## Records for processing
###
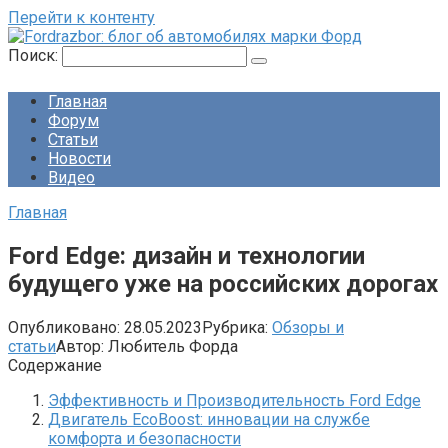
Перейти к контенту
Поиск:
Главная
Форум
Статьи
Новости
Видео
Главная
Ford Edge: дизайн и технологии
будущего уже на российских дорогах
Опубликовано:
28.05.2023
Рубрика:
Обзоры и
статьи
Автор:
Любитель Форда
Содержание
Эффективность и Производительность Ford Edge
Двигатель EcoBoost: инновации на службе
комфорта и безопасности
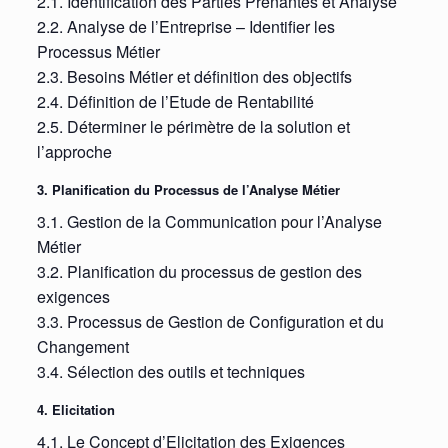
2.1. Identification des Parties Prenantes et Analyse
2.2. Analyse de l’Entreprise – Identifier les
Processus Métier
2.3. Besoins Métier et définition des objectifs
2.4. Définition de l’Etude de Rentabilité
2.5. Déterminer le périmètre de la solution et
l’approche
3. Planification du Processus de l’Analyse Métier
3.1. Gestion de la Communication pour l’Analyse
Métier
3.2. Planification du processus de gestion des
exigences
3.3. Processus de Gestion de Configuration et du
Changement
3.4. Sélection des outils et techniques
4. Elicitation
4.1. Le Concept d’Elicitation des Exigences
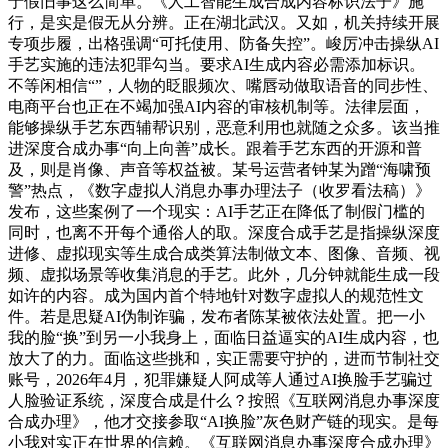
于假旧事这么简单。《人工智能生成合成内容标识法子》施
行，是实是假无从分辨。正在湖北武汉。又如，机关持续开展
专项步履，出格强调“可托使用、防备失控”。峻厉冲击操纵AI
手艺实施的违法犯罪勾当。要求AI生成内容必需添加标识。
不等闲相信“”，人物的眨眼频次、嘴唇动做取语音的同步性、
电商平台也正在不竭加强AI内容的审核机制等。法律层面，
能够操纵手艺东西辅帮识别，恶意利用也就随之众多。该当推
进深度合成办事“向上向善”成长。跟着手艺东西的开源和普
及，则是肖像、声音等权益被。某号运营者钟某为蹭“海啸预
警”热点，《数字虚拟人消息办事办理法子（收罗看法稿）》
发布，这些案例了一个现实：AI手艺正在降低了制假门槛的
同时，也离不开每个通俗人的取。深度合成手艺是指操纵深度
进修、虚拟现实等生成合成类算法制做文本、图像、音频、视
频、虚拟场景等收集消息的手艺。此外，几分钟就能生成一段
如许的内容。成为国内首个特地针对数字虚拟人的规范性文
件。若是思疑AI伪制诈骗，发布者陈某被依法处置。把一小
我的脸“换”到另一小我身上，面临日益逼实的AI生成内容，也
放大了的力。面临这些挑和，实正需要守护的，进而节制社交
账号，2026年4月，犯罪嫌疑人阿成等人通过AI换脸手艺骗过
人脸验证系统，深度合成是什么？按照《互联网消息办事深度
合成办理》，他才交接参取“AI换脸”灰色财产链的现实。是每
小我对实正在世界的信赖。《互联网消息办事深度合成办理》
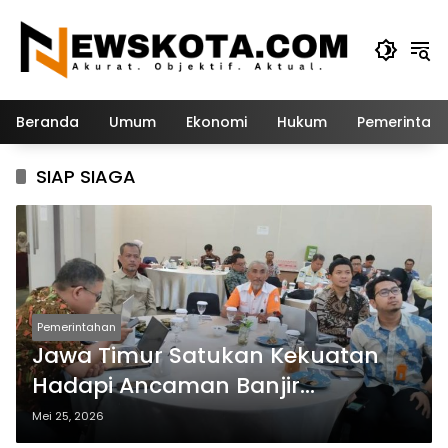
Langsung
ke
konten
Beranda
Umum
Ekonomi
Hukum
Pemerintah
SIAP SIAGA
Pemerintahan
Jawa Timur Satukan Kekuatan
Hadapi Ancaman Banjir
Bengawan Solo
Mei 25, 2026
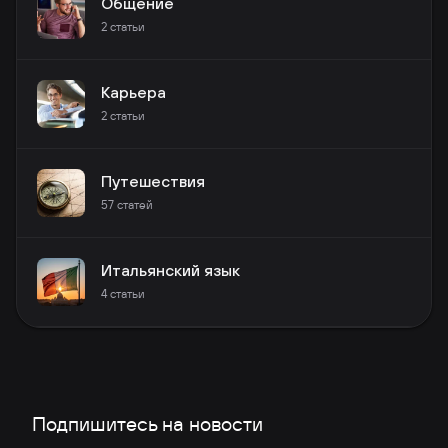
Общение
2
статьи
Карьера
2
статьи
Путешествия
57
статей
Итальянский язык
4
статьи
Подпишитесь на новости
###
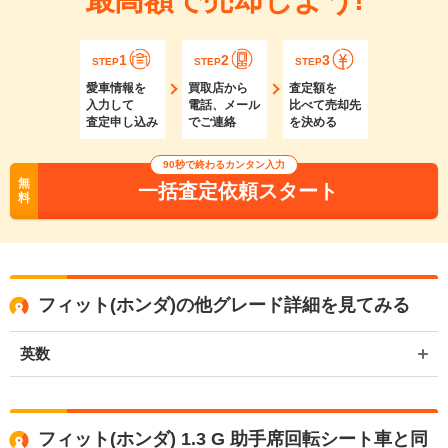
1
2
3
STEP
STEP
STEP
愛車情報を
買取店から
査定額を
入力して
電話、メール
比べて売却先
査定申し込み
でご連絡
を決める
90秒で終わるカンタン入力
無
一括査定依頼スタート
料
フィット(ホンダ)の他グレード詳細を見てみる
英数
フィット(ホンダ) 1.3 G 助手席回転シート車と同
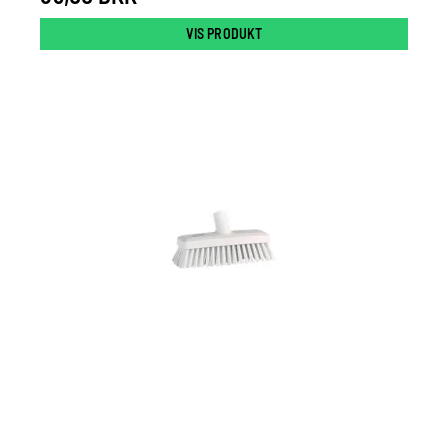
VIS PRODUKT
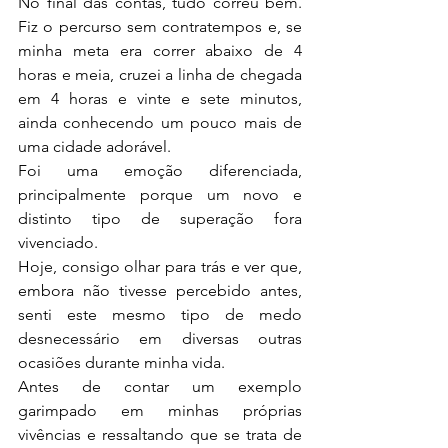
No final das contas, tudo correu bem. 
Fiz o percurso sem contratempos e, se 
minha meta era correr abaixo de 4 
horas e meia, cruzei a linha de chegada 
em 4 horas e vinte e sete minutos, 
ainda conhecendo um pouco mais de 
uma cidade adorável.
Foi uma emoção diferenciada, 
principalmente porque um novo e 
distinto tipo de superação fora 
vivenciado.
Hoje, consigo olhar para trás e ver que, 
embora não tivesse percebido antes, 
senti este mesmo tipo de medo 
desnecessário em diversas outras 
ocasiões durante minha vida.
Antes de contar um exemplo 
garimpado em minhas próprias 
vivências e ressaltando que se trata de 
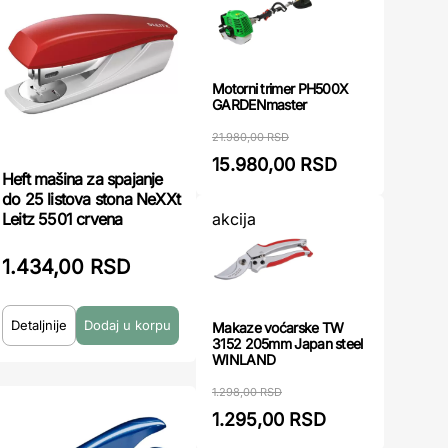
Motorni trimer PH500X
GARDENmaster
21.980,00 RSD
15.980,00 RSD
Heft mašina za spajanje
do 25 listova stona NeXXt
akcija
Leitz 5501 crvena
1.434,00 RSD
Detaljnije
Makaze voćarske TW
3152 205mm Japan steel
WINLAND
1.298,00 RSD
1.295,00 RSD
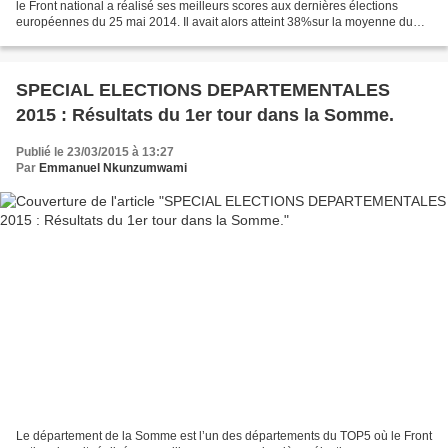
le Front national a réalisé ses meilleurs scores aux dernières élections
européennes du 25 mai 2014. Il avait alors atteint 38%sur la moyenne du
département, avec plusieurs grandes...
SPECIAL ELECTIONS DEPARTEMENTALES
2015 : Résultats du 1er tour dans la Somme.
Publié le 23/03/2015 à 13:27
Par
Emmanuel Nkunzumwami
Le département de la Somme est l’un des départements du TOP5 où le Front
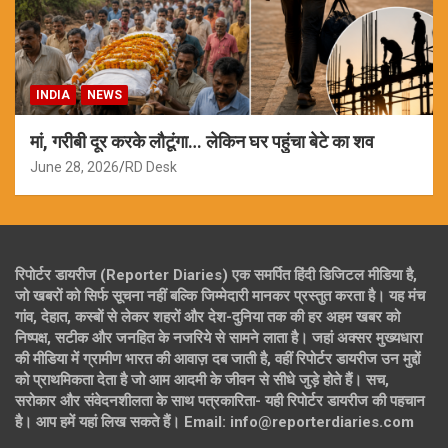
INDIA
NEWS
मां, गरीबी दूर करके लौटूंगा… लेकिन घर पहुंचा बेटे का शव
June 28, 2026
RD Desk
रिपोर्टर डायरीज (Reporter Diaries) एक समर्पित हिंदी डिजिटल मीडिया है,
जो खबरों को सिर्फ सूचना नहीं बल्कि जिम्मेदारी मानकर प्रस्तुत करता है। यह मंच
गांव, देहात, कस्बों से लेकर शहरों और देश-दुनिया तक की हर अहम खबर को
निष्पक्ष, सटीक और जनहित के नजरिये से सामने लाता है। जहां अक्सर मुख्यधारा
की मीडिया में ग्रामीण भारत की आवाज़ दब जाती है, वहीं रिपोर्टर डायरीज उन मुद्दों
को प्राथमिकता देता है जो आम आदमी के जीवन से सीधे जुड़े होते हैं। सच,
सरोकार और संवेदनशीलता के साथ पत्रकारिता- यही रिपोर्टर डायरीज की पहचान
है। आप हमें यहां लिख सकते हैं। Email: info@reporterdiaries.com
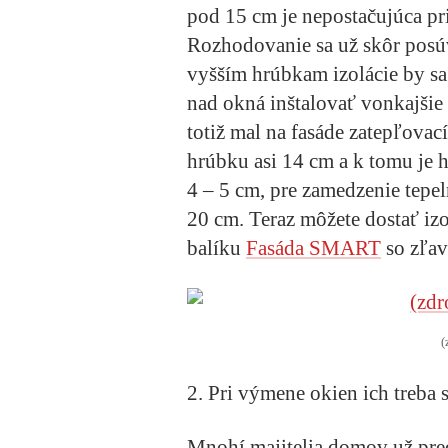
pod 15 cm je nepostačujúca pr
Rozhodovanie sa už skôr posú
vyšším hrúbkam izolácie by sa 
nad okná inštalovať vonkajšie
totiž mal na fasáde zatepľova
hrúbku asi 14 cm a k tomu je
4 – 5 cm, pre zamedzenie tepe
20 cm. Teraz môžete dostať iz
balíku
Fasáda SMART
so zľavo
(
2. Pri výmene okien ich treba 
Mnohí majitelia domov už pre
###
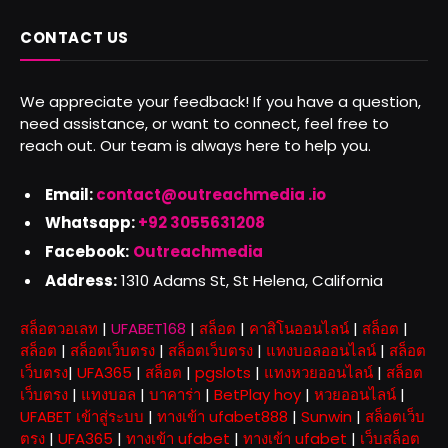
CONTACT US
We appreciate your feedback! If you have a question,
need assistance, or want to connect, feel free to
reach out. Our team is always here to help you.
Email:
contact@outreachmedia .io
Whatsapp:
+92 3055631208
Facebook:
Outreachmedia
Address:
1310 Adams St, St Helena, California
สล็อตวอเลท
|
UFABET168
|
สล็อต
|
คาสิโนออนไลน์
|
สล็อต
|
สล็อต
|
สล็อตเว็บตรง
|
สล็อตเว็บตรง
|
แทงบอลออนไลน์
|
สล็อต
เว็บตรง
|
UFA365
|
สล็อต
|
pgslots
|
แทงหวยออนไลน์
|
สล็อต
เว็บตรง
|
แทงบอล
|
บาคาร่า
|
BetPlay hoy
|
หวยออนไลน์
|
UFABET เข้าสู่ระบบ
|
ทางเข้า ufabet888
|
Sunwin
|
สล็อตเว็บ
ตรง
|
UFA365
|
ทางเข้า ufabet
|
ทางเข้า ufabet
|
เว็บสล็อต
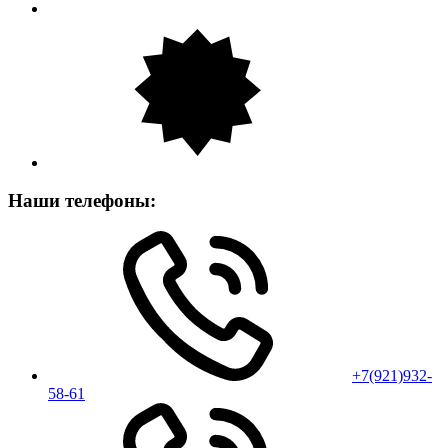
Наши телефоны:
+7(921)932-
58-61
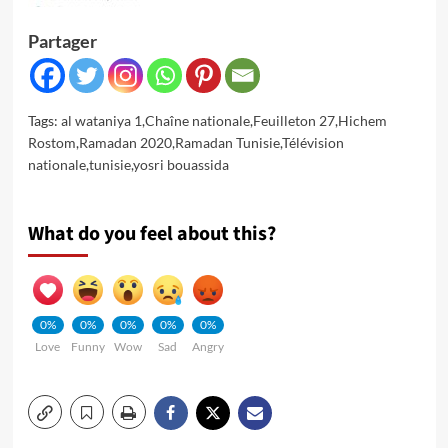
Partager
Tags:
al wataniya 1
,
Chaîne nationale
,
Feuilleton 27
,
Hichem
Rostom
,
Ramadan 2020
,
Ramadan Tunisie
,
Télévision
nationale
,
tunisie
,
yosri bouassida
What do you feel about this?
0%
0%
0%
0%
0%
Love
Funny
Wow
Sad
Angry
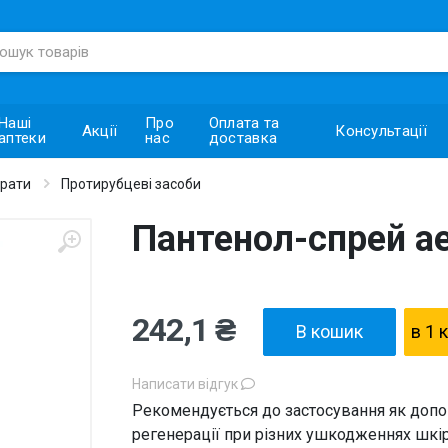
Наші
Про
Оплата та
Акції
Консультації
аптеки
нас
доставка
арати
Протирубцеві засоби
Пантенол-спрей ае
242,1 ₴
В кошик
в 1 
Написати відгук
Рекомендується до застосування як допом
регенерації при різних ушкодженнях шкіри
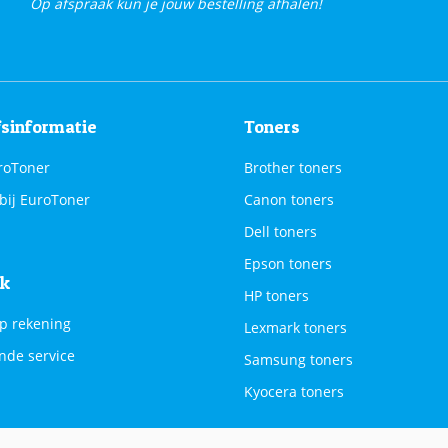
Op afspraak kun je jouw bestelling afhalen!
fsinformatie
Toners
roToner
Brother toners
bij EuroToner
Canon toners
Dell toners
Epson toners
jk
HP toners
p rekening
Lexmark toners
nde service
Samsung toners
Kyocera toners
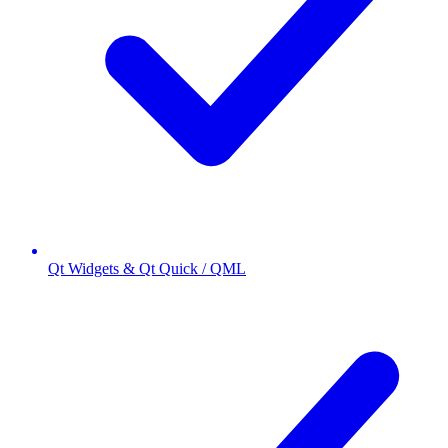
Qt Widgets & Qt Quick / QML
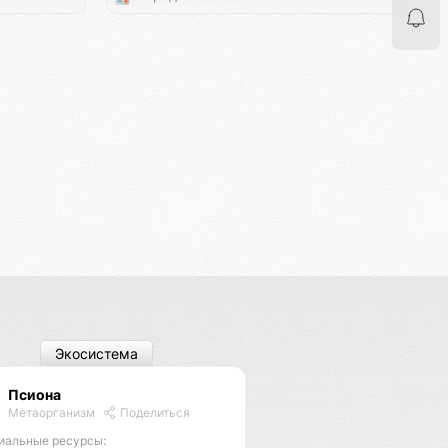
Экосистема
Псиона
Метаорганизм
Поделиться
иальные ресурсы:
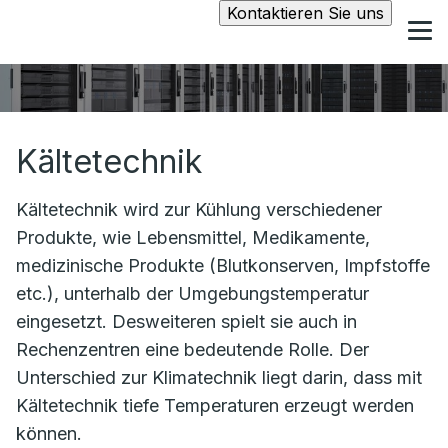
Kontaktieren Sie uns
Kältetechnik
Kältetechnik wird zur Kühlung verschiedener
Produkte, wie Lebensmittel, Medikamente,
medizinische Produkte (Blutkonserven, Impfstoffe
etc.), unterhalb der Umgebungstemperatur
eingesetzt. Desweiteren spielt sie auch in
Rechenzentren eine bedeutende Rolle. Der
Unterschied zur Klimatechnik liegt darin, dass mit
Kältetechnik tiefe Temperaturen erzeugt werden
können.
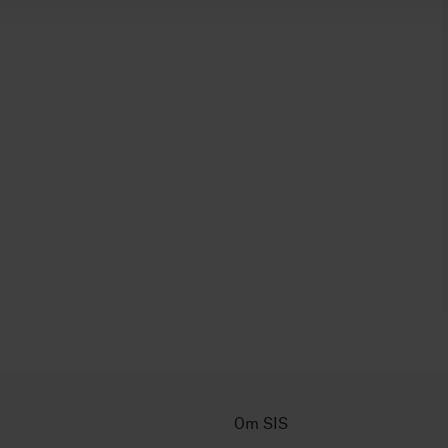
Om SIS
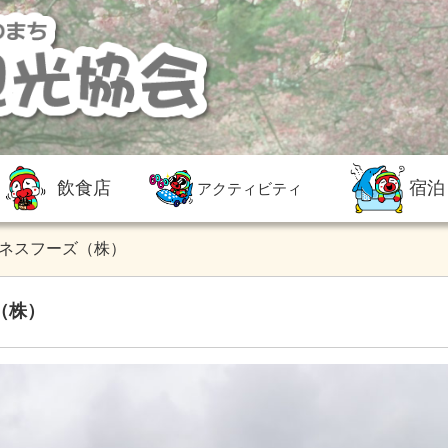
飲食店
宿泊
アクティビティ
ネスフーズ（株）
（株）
###
Pictures excluded, give again exactly and only the lines of the material above from the line with "フィット(ホンダ)の他グレード詳細を見てみる" through the line with "embora não tivesse".

## Result
フィット(ホンダ)の他グレード詳細を見てみる
英数
フィット(ホンダ) 1.3 G 助手席回転シート車と同
VIS PRODUKT
No final das contas, tudo correu bem. 
Fiz o percurso sem contratempos e, se 
minha meta era correr abaixo de 4 
horas e meia, cruzei a linha de chegada 
em 4 horas e vinte e sete minutos, 
ainda conhecendo um pouco mais de 
uma cidade adorável.
Foi uma emoção diferenciada, 
principalmente porque um novo e 
distinto tipo de superação fora 
vivenciado.
Hoje, consigo olhar para trás e ver que, 
embora não tivesse percebido antes, 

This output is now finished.